6.1. Introduction

As we explored in chapter 2, there is a complex web of interactions between proteins and other molecular machinery that lead to phenotype. Our current understanding of how phenotype arises from genotype tells us that knowing which proteins can be produced isn’t necessarily enough of a clue to tell us about phenotype. Liver cells and heart cells have the same DNA, but it’s how that DNA is used (what genes are expressed in the cell) that leads to the difference between those cell types. Since larger scale phenotypes will follow from cellular differences, we expect gene expression data to be a useful measure for phenotype prediction.

This is backed-up by data: disease-associated genes are generally over-expressed in the tissue they cause symptoms in, with the exception of cancer-associated genes[201,202]. This can and has already been leveraged effectively as part of some gene and variant prioritisation methods [203,204].

6.1.1. Motivation: improving phenotype and protein function prediction

The performance of the snowflake predictor led me to focus my efforts on finding an answer to a much smaller piece of the genotype-to-phenotype puzzle. As mentioned in the previous chapter’s discussion, some predictions of a protein’s phenotype are incorrect because the protein is not produced, even though they do have a structure that means that they could be involved in the pathway if they were present. To understand if this is the case, we need to know as a minimum if a gene is ever expressed a relevant context. This would rule out, for example, proteins that are predicted to be associated with eye health, but are only ever produced in developing limbs.

Machine learning methods are currently the most successful class of protein function predictors. While this is promising for answering one aspect of the problem (“what are the functions of a given protein?”), they do not always attempt to answer how or why. Structural or sequence methods that estimate protein function based on, for example conservation or structure, counter this problem, but they are currently less accurate: one of the reasons for this might be the lack of inclusion of cell context. Few of these methods include tissue-specific gene expression information (such data was completely missing in the first and second CAFA competitions). Filtering out predictions where genes are never expressed in a relevant tissue may help in protein function prediction, just as in phenotype prediction.

6.1.2. When are transcripts “expressed”?

The idea behind Filip is that some proteins are predicted to affect phenotypes that they are unable to affect, because the environment in the tissue or cell means that the protein isn’t around to perform it’s function (or fail to). And we have a measure of gene expression for which many proteins have 0 counts (and therefore 0 TPM) in many tissues, so we could apply the filter to this cut-off. But is it meaningful to do so?

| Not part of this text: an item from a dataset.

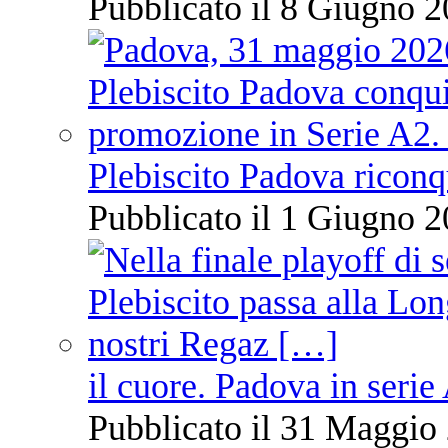
Pubblicato il 8 Giugno 2
Plebiscito Padova riconq
Pubblicato il 1 Giugno 2
il cuore. Padova in serie
Pubblicato il 31 Maggio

Like all chemical reactions, transcription is a stochastic process; there is an element of randomness; to describe if a transcription event will happen at a specific moment you have to use statistics. Genetically identical organisms with the same environment have different measured gene expression patterns[205] and the same can be said for single cells from the same organism[206]. The reason that it’s hard to predict with precision whether a given protein will be transcribed at a given moment is that it depends on the concentration of different molecules in the cell and the energy of the system. Transcription events which have a very low probability of occurring will happen sometimes and we will measure this. If we sequenced the transcriptome in infinite depth, we might expect all transcripts to be expressed at some level.

Transcriptional noise

Transcriptional noise is variation in rates of transcription due to the implicit stochasticity of the reaction process. The implication is that many transcripts with low counts do not play a big role and cells are known to have mechanisms to protect themselves from this noise[205,207]. Since it is difficult to distinguish between meaningful and non-meaningful and expression, in differential expression analyses it is common to remove low count transcripts[208,209]. Similar noise occurs in the process of translation (translational noise).

When we look at expression data for a sample, it will just be a snapshot of the transcription in that sample, and one that isn’t necessarily representative of what’s happening all the time. Very low count values in a sample are extremely common, and these are usually considered to be difficult to distinguish from transcriptional noise: low levels of transcription with little effect are often randomly happening in the cell. In addition to the biological stochasticity (which could possibly create phenotypic differences), RNA-Seq is sensitive to technical experimental artefacts (batch effects) due to differences in RNA extraction and library preparation[210]. In both cases, it is low counts where this is most difficult to correct for. So it isn’t necessarily meaningful to take all genes expressed above 0 TPM as a sensible cut-off for whether a gene counts as “expressed” or not in a tissue: when I dichotomise proteins as “expressed” or “not expressed”, I am using this as a convenient shorthand for “meaningfully expressed” or “not meaningfully expressed”.

We also know that proteins that do cause phenotypes are likely to be highly expressed in tissues related to the phenotype. This means that we definitely want to keep protein-phenotype predictions where proteins are produced at high levels in the tissue of interest. The question becomes: when do TPM levels become low enough that we would want to exclude them?